What to say when someone dies

What to say when someone dies

Featured in Huffington Post and Thrive Global

No one really knows what to say to someone when their loved one dies.  You can say, “You’re in my thoughts and prayers,” and maybe that’s true.  Maybe you actually know what to think or pray on that person’s behalf.  Personally, I’m never sure. 

You can tell them that you’ll be there for them—that you’re their middle-of-the-night-phone-call friend, and promise to sleep with the phone near your bed.  You can write them a With Sympathy card and let Hallmark say something in lofty cursive and sign your name with love.  Or make a digital card with organ music to have a more flashy effect.  You can go to the funeral and wake and talk about all the good memories of their loved one, memorialize them with a slide show, give a toast, even ease the pain with some good jokes. 

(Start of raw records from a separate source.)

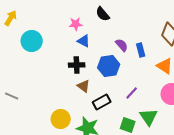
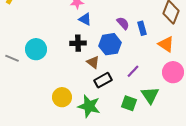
cyan circle: (32, 41) -> (36, 49), moved
brown triangle: (84, 86) -> (93, 62), moved
gray line: (12, 96) -> (12, 58), moved

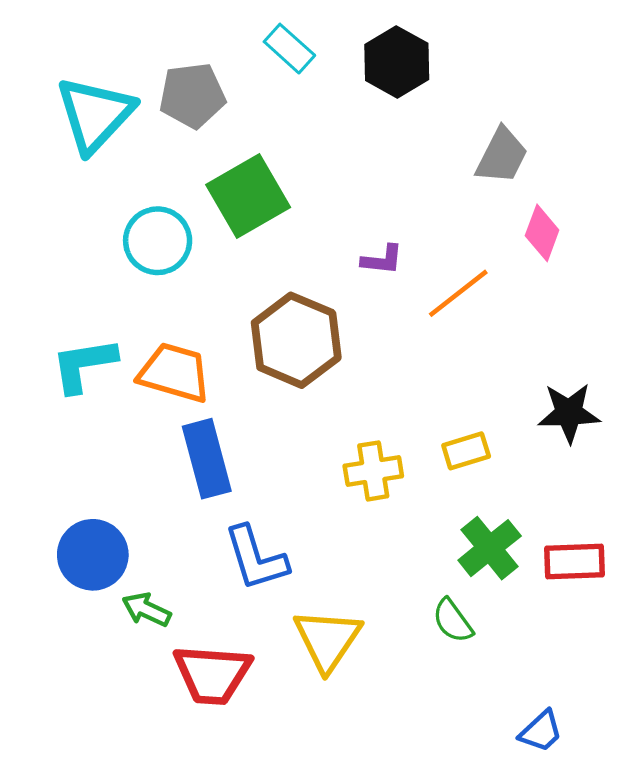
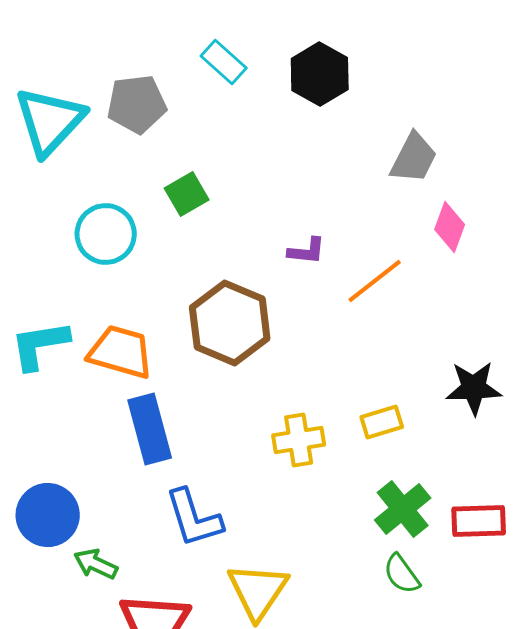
green square: (248, 196) -> (187, 194), size x0.6
green semicircle: (453, 621) -> (402, 574), moved

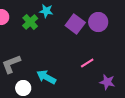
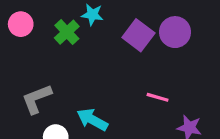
pink line: (87, 63) -> (158, 97), turned 48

You can bring them soup.  Bone soup, if you’ve been there.  If you know how hard it is to eat when you are in emotional triage.  It gets physical fast.  And every bite needs to hold health.

You can use social media to show support, post by post.  But do you “Like” an announcement of death?  Do you “Share” it?  Do you “Comment?”  It’s all a way of observing your friend’s loss.  But in the same place you share about what you ate for breakfast? 

You can give them books:  A Grief Observed by C.S. Lewis, in which the minister rages against the loss of his beloved wife, himself, his God, and Who Dies, by Stephen Levine, especially Chapter 8, where he goes deeply into Grief as an ultimate vehicle of liberation, saying, “We are dropped into the very pit of despair and longing…an initiation often encountered along the fierce journey toward freedom, spoken of in the biographies of many saints and sages.”  But most people are not open to that journey in the first place, and certainly not when their hearts are shattered into splintered shards.

The truth is, and it hurts in the worst way…that ultimately, the mourner will be alone in their grief, and who wants to say that?  Who wants to bear the news that soon…people will stop Thinking, and Praying, and Liking, and Sharing, and Commenting, and bringing soup, and sending cards and emails and books.  Even the phone calls and texts will fall away.  The unspoken reality is:  People go back to their lives and you are alone.  You are in a club that you never wanted to be in.  And that’s when you watch Renee Fleming singing “Walk On” over and over on youtube as loud as you can.  And eventually…you do.  You absorb the grief.  And you start to see the “golden sky” she’s singing about.  But you never get over your loss.  Never.222

There is the opportunity, however, to use it.  If you’re in the club, you might as well be a steady and gracious club member.  I’m in the club.  And recently, one of my dear friend’s beloved husband dropped dead out of nowhere.  She’d lost her grandparents in their old age.  No one else.  She was bereft.  She asked me to write her a list of things that would help her, based on a phone call we’d shared.  Her mind was in a triage fog, my words were helpful to her, and she wanted to remember them. 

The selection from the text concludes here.